“Los planes asistenciales tienen un impacto negativo. Hay que tomar medidas colectivas que fomenten las inversiones y la productividad y esto no se puede lograr divorciando los conceptos de beneficio y competencia de los de comunidad y solidaridad , sentenció Luis Pagani, presidente del Grupo Arcor, una de las 222 empresas e instituciones civiles que, el viernes pasado, pusieron su firma en el Pacto Global en la Argentina. El programa, promovido por el secretario general de las Naciones Unidas, Kofi Annan, en el Foro Económico de Davos de 1999, está dirigido a fomentar la responsabilidad social del sector privado en derechos humanos, estándares laborales y medio ambiente, como aporte al cumplimiento de los Objetivos para el Desarrollo del Milenio, que el Gobierno argentino asumió en octubre pasado.

“El compromiso del Gobierno genera el marco para promover inversiones y el de las empresas da comienzo a un proceso de prácticas para que las compañías sean eficientes por ser socialmente responsables , agregó Arturo Acevedo, número uno de Acindar.

Anton Stadler, representante de la oficina de la ONU de Nueva York, resaltó que “las nueve premisas del pacto son una guía ética para lograr la estabilidad necesaria para los negocios, aumentar el nivel de compra al reducir la pobreza y cumplir con los requisitos de mercados, como la Unión Europea .

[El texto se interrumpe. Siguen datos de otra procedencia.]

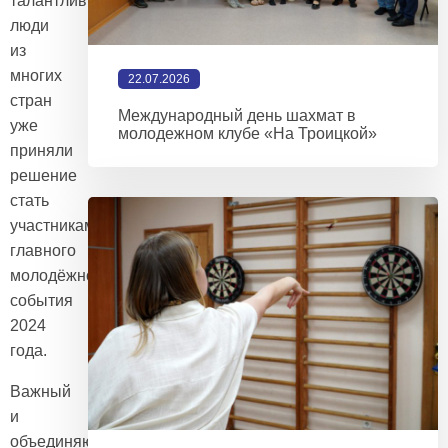
талантливые
люди
из
многих
22.07.2026
стран
Международный день шахмат в
уже
молодежном клубе «На Троицкой»
приняли
решение
стать
участниками
#ВФМ2024
–
главного
молодёжного
события
2024
года.
Важный
и
объединяющий,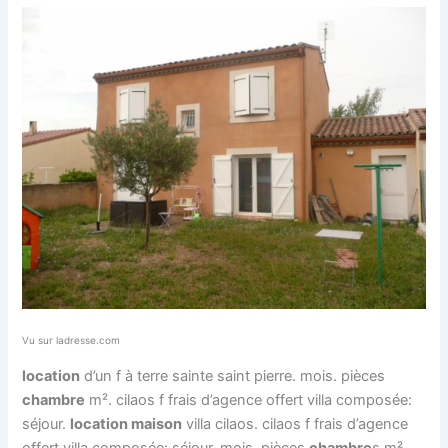
Vu sur ladresse.com
location
d’un f à terre sainte saint pierre. mois. pièces
chambre
m². cilaos f frais d’agence offert villa composée:
séjour.
location maison
villa cilaos. cilaos f frais d’agence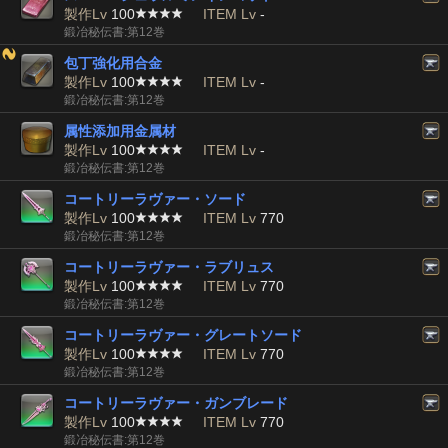
製作Lv
100
ITEM Lv
-
鍛冶秘伝書:第12巻
包丁強化用合金
製作Lv
100
ITEM Lv
-
鍛冶秘伝書:第12巻
属性添加用金属材
製作Lv
100
ITEM Lv
-
鍛冶秘伝書:第12巻
コートリーラヴァー・ソード
製作Lv
100
ITEM Lv
770
鍛冶秘伝書:第12巻
コートリーラヴァー・ラブリュス
製作Lv
100
ITEM Lv
770
鍛冶秘伝書:第12巻
コートリーラヴァー・グレートソード
製作Lv
100
ITEM Lv
770
鍛冶秘伝書:第12巻
コートリーラヴァー・ガンブレード
製作Lv
100
ITEM Lv
770
鍛冶秘伝書:第12巻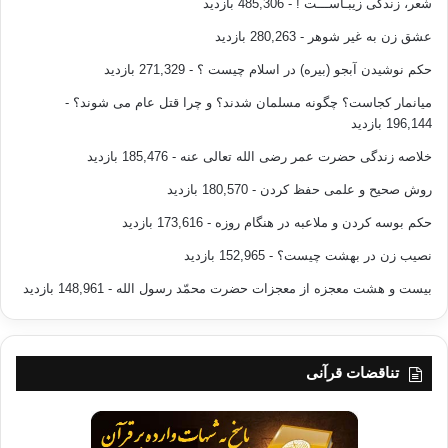
شعر، زندگی زیبـاســـت !
- 485,306 بازدید
عشق زن به غیر شوهر
- 280,263 بازدید
حکم نوشیدن آبجو (بیره) در اسلام چیست ؟
- 271,329 بازدید
میانمار کجاست؟ چگونه مسلمان شدند؟ و چرا قتل عام می شوند؟
-
196,144 بازدید
خلاصه زندگی حضرت عمر رضی الله تعالی عنه
- 185,476 بازدید
روش صحیح و علمی حفظ کردن
- 180,570 بازدید
حکم بوسه کردن و ملاعبه در هنگام روزه
- 173,616 بازدید
نصیب زن در بهشت چیست؟
- 152,965 بازدید
بیست و هشت معجزه از معجزات حضرت محمّد رسول الله
- 148,961 بازدید
تناقضات قرآنی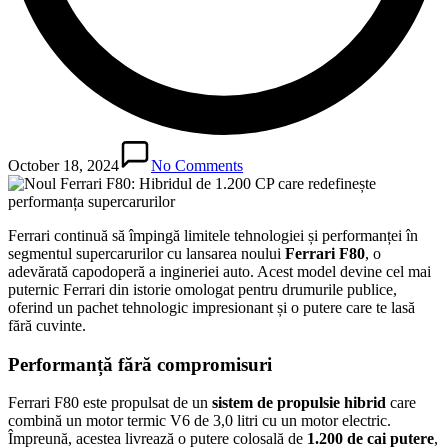
October 18, 2024
No Comments
Ferrari continuă să împingă limitele tehnologiei și performanței în
segmentul supercarurilor cu lansarea noului
Ferrari F80
, o
adevărată capodoperă a ingineriei auto. Acest model devine cel mai
puternic Ferrari din istorie omologat pentru drumurile publice,
oferind un pachet tehnologic impresionant și o putere care te lasă
fără cuvinte.
Performanță fără compromisuri
Ferrari F80 este propulsat de un
sistem de propulsie hibrid
care
combină un motor termic V6 de 3,0 litri cu un motor electric.
Împreună, acestea livrează o putere colosală de
1.200 de cai putere
,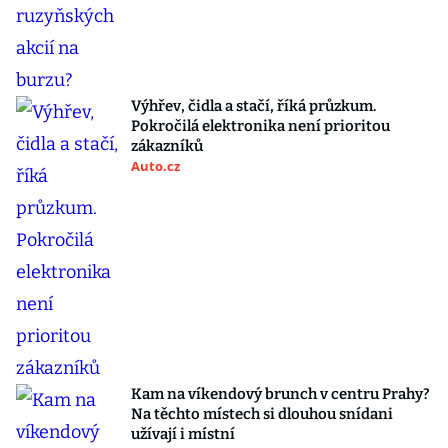
Výhřev, čidla a stačí, říká průzkum.
Pokročilá elektronika není prioritou
zákazníků
Auto.cz
Kam na víkendový brunch v centru Prahy?
Na těchto místech si dlouhou snídani
užívají i místní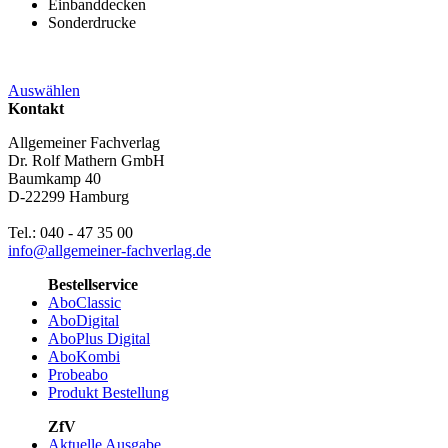
Einbanddecken
Sonderdrucke
Auswählen
Kontakt
Allgemeiner Fachverlag
Dr. Rolf Mathern GmbH
Baumkamp 40
D-22299 Hamburg
Tel.: 040 - 47 35 00
info@allgemeiner-fachverlag.de
Bestellservice
AboClassic
AboDigital
AboPlus Digital
AboKombi
Probeabo
Produkt Bestellung
ZfV
Aktuelle Ausgabe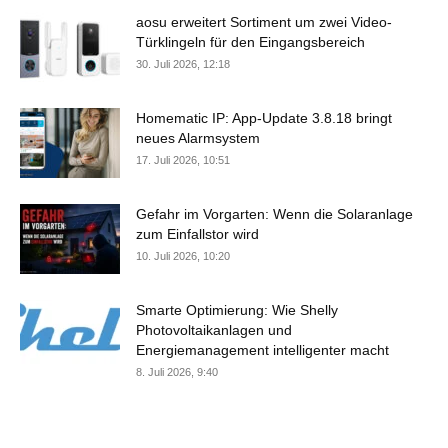
aosu erweitert Sortiment um zwei Video-
Türklingeln für den Eingangsbereich
30. Juli 2026, 12:18
Homematic IP: App-Update 3.8.18 bringt
neues Alarmsystem
17. Juli 2026, 10:51
Gefahr im Vorgarten: Wenn die Solaranlage
zum Einfallstor wird
10. Juli 2026, 10:20
Smarte Optimierung: Wie Shelly
Photovoltaikanlagen und
Energiemanagement intelligenter macht
8. Juli 2026, 9:40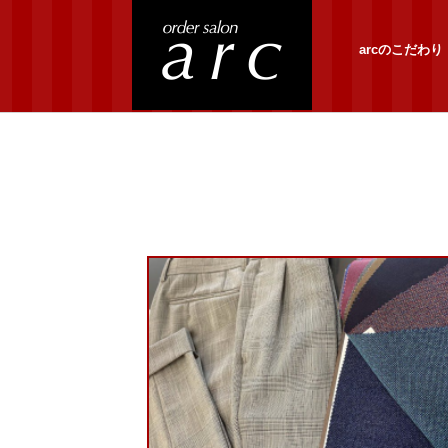
arcのこだわり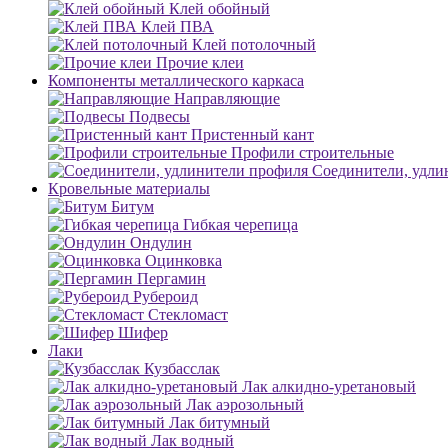
Клей обойный
Клей ПВА
Клей потолочный
Прочие клеи
Компоненты металлического каркаса
Направляющие
Подвесы
Пристенный кант
Профили строительные
Соединители, удли
Кровельные материалы
Битум
Гибкая черепица
Ондулин
Оцинковка
Пергамин
Рубероид
Стекломаст
Шифер
Лаки
Кузбасслак
Лак алкидно-уретановый
Лак аэрозольный
Лак битумный
Лак водный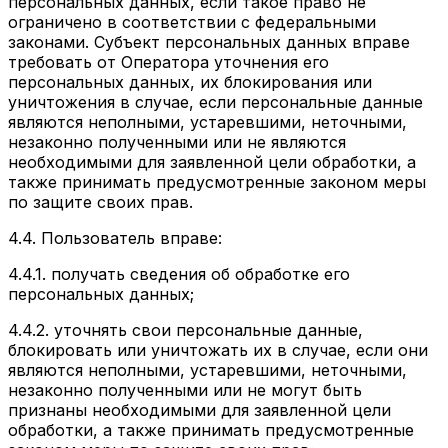
персональных данных, если такое право не
ограничено в соответствии с федеральными
законами. Субъект персональных данных вправе
требовать от Оператора уточнения его
персональных данных, их блокирования или
уничтожения в случае, если персональные данные
являются неполными, устаревшими, неточными,
незаконно полученными или не являются
необходимыми для заявленной цели обработки, а
также принимать предусмотренные законом меры
по защите своих прав.
4.4.
Пользователь вправе:
4.4.1. получать сведения об обработке его
персональных данных;
4.4.2. уточнять свои персональные данные,
блокировать или уничтожать их в случае, если они
являются неполными, устаревшими, неточными,
незаконно полученными или не могут быть
признаны необходимыми для заявленной цели
обработки, а также принимать предусмотренные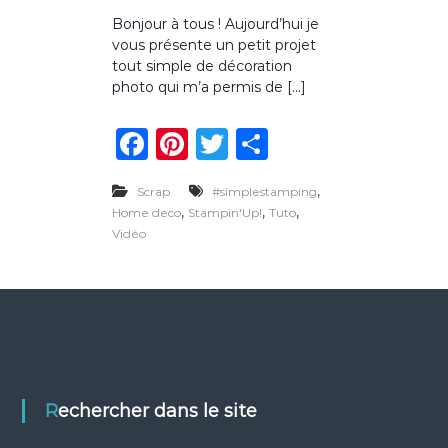
u
Bonjour à tous ! Aujourd’hui je
r
vous présente un petit projet
H
o
tout simple de décoration
m
photo qui m’a permis de […]
e
d
F
Pi
T
P
é
c
a
n
w
ar
o
d
,
Scrap
#simplestamping
c
te
it
ta
e
,
,
,
Home deco
Stampin'Up!
Tuto
s
e
re
te
g
Vidéo
v
b
st
r
er
a
c
o
a
n
o
c
e
k
s
Rechercher dans le site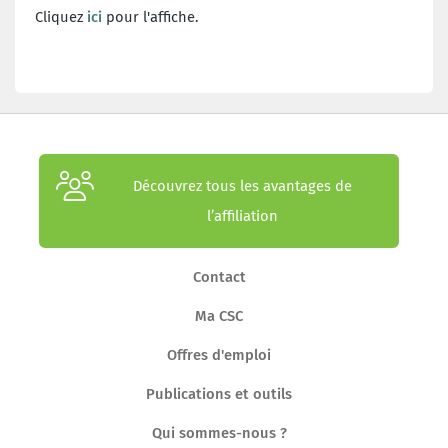
Cliquez
ici
pour l'affiche.
Découvrez tous les avantages de
l’affiliation
Contact
Ma CSC
Offres d'emploi
Publications et outils
Qui sommes-nous ?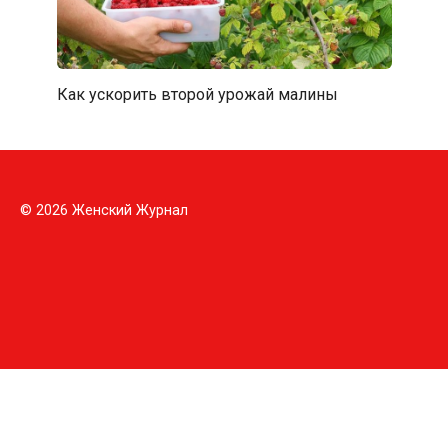
Как ускорить второй урожай малины
© 2026 Женский Журнал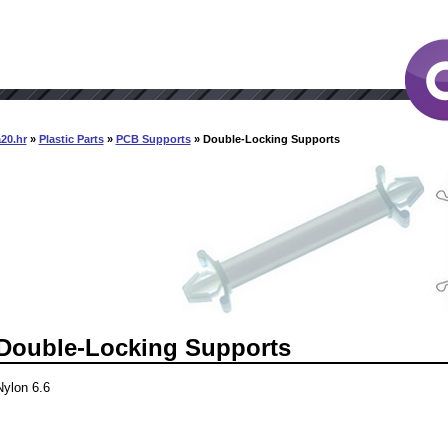
20.hr
»
Plastic Parts
»
PCB Supports
» Double-Locking Supports
Double-Locking Supports
Nylon 6.6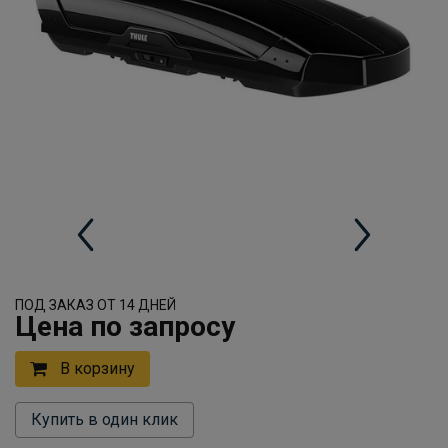
ПОД ЗАКАЗ ОТ 14 ДНЕЙ
Цена по запросу
В корзину
Купить в один клик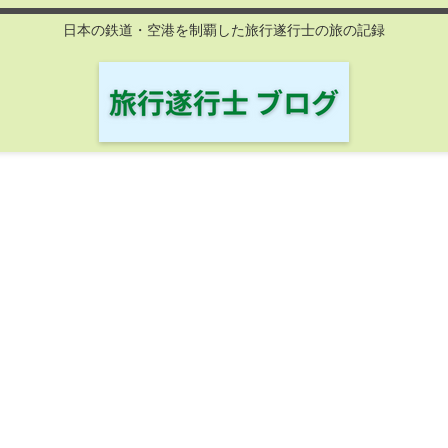
日本の鉄道・空港を制覇した旅行遂行士の旅の記録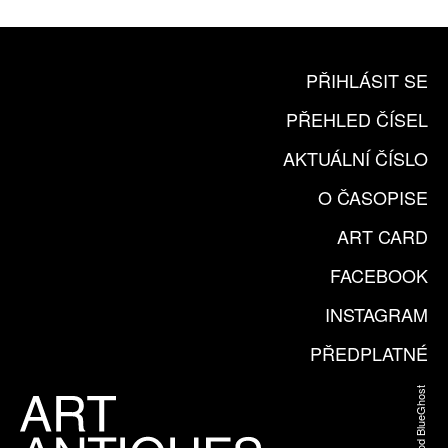
PŘIHLÁSIT SE
PŘEHLED ČÍSEL
AKTUÁLNÍ ČÍSLO
O ČASOPISE
ART CARD
FACEBOOK
INSTAGRAM
PŘEDPLATNÉ
Web od BlueGhost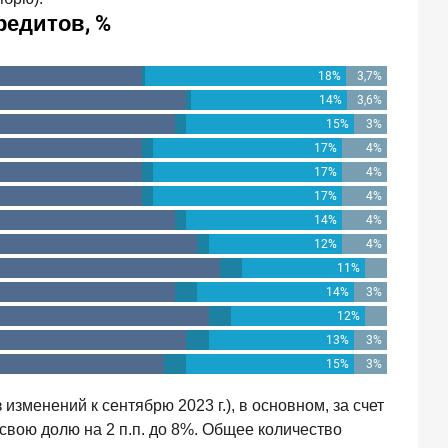
изменений к сентябрю 2023 г.), в основном, за счет
свою долю на 2 п.п. до 8%. Общее количество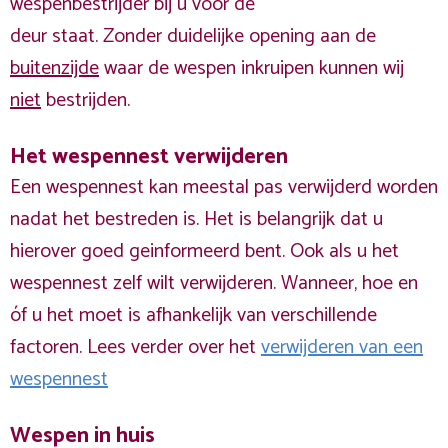
wespenbestrijder bij u voor de
deur staat. Zonder duidelijke opening aan de
buitenzijde
waar de wespen inkruipen kunnen wij
niet
bestrijden.
Het wespennest verwijderen
Een wespennest kan meestal pas verwijderd worden
nadat het bestreden is. Het is belangrijk dat u
hierover goed geinformeerd bent. Ook als u het
wespennest zelf wilt verwijderen. Wanneer, hoe en
óf u het moet is afhankelijk van verschillende
factoren. Lees verder over het
verwijderen van een
wespennest
Wespen in huis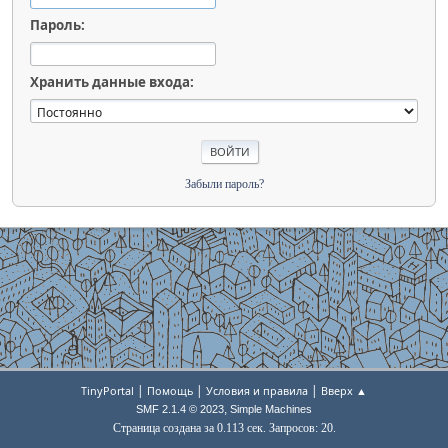
Пароль:
Хранить данные входа:
Забыли пароль?
|
|
|
TinyPortal
Помощь
Условия и правила
Вверх ▲
,
SMF 2.1.4 © 2023
Simple Machines
Страница создана за 0.113 сек. Запросов: 20.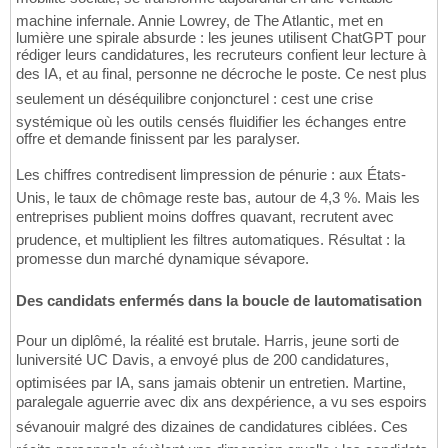
machine infernale. Annie Lowrey, de The Atlantic, met en
lumière une spirale absurde : les jeunes utilisent ChatGPT pour
rédiger leurs candidatures, les recruteurs confient leur lecture à
des IA, et au final, personne ne décroche le poste. Ce nest plus
seulement un déséquilibre conjoncturel : cest une crise
systémique où les outils censés fluidifier les échanges entre
offre et demande finissent par les paralyser.
Les chiffres contredisent limpression de pénurie : aux États-
Unis, le taux de chômage reste bas, autour de 4,3 %. Mais les
entreprises publient moins doffres quavant, recrutent avec
prudence, et multiplient les filtres automatiques. Résultat : la
promesse dun marché dynamique sévapore.
Des candidats enfermés dans la boucle de lautomatisation
Pour un diplômé, la réalité est brutale. Harris, jeune sorti de
luniversité UC Davis, a envoyé plus de 200 candidatures,
optimisées par IA, sans jamais obtenir un entretien. Martine,
paralegale aguerrie avec dix ans dexpérience, a vu ses espoirs
sévanouir malgré des dizaines de candidatures ciblées. Ces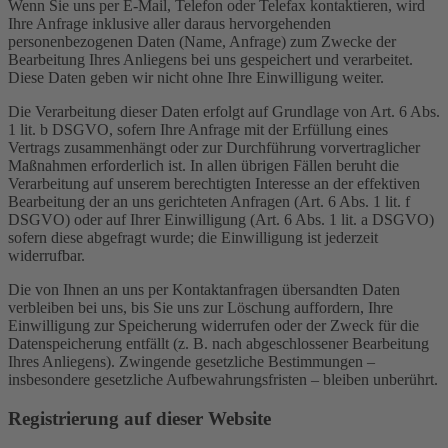
Wenn Sie uns per E-Mail, Telefon oder Telefax kontaktieren, wird
Ihre Anfrage inklusive aller daraus hervorgehenden
personenbezogenen Daten (Name, Anfrage) zum Zwecke der
Bearbeitung Ihres Anliegens bei uns gespeichert und verarbeitet.
Diese Daten geben wir nicht ohne Ihre Einwilligung weiter.
Die Verarbeitung dieser Daten erfolgt auf Grundlage von Art. 6 Abs.
1 lit. b DSGVO, sofern Ihre Anfrage mit der Erfüllung eines
Vertrags zusammenhängt oder zur Durchführung vorvertraglicher
Maßnahmen erforderlich ist. In allen übrigen Fällen beruht die
Verarbeitung auf unserem berechtigten Interesse an der effektiven
Bearbeitung der an uns gerichteten Anfragen (Art. 6 Abs. 1 lit. f
DSGVO) oder auf Ihrer Einwilligung (Art. 6 Abs. 1 lit. a DSGVO)
sofern diese abgefragt wurde; die Einwilligung ist jederzeit
widerrufbar.
Die von Ihnen an uns per Kontaktanfragen übersandten Daten
verbleiben bei uns, bis Sie uns zur Löschung auffordern, Ihre
Einwilligung zur Speicherung widerrufen oder der Zweck für die
Datenspeicherung entfällt (z. B. nach abgeschlossener Bearbeitung
Ihres Anliegens). Zwingende gesetzliche Bestimmungen –
insbesondere gesetzliche Aufbewahrungsfristen – bleiben unberührt.
Registrierung auf dieser Website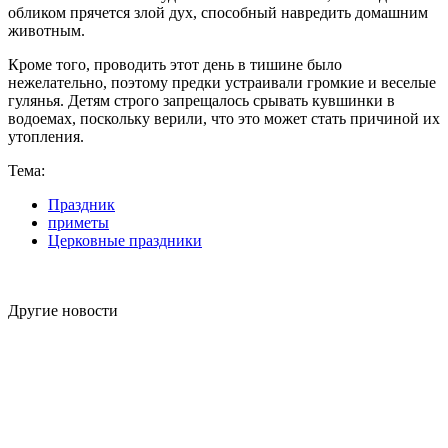
обликом прячется злой дух, способный навредить домашним
животным.
Кроме того, проводить этот день в тишине было
нежелательно, поэтому предки устраивали громкие и веселые
гулянья. Детям строго запрещалось срывать кувшинки в
водоемах, поскольку верили, что это может стать причиной их
утопления.
Тема:
Праздник
приметы
Церковные праздники
Другие новости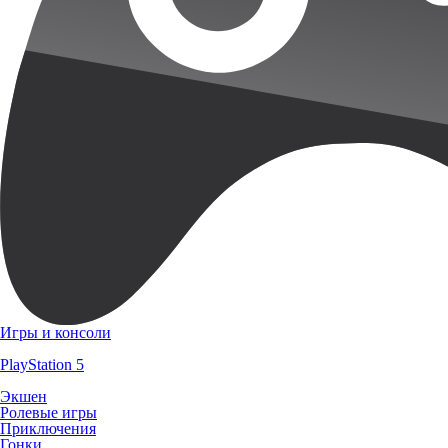
Игры и консоли
PlayStation 5
Экшен
Ролевые игры
Приключения
Гонки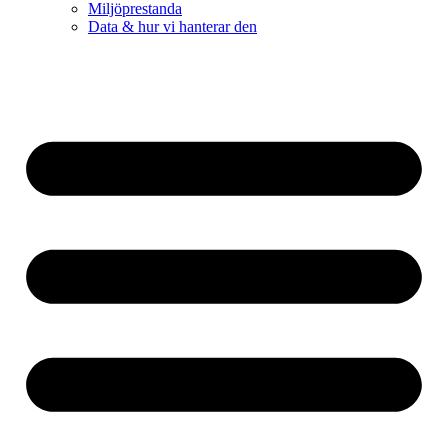
Miljöprestanda
Data & hur vi hanterar den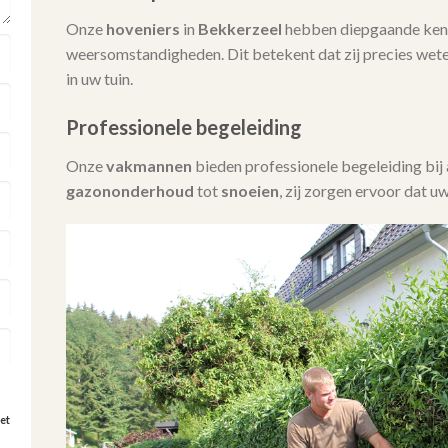
Onze
hoveniers
in
Bekkerzeel
hebben diepgaande kenn
weersomstandigheden. Dit betekent dat zij precies wet
in uw tuin.
Professionele begeleiding
Onze
vakmannen
bieden professionele begeleiding bi
gazononderhoud
tot
snoeien
, zij zorgen ervoor dat uw
et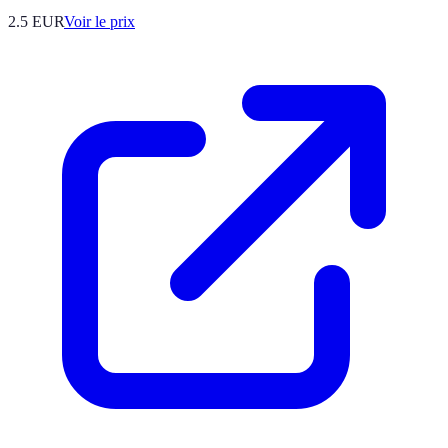
2.5
EUR
Voir le prix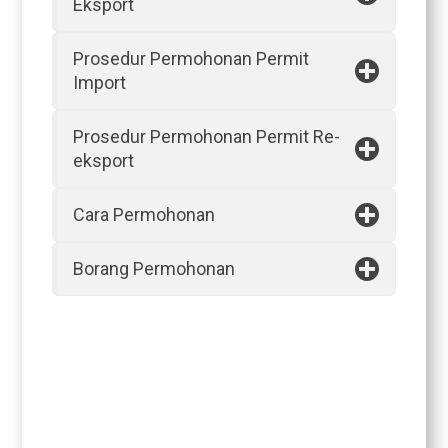
Eksport
Prosedur Permohonan Permit
Import
Prosedur Permohonan Permit Re-
eksport
Cara Permohonan
Borang Permohonan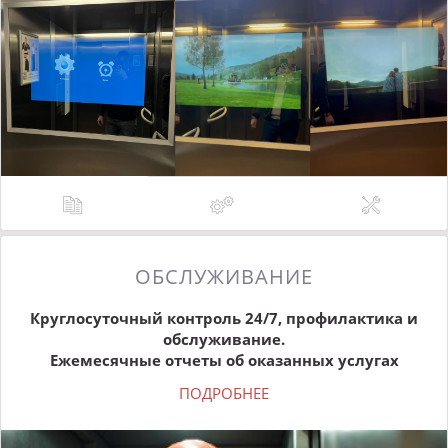
ОБСЛУЖИВАНИЕ
Круглосуточный контроль 24/7, профилактика и
обслуживание.
Ежемесячные отчеты об оказанных услугах
ПОДРОБНЕЕ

Por parte del Gobierno el Ministro de Trabajo, Carlos Tomada, aprovechó la audiencia empresaria para señalar que, para superar el déficit de empleo, hay que sustentar una justa distribución del ingreso, y que los salarios no pueden ser la variable de ajuste para competir.

Récord latinoamericano

El Pacto Global ya cuenta con 1.447 participantes en 40 países. La Argentina fue uno de los de mayor convocatoria, junto con Francia (289) y España (159) y fue récord en Latinoamérica. Brasil congregó 89 miembros y Chile, diez al momento de la firma. Varias filiales de las multinacionales que no firmaron el pacto, forman parte de él a través de la adhesión de su casa matriz en el país de origen. Tal es el caso de Petrobras en Brasil o del Grupo Recoletos (editor en el país de El Cronista, y las revistas Apertura e Information Technology) en España.

Entre las compañías que se sumaron al acuerdo hay tanto multinacionales y grandes grupos argentinos, como pequeñas y medianas empresas, asociaciones empresarias e instituciones civiles.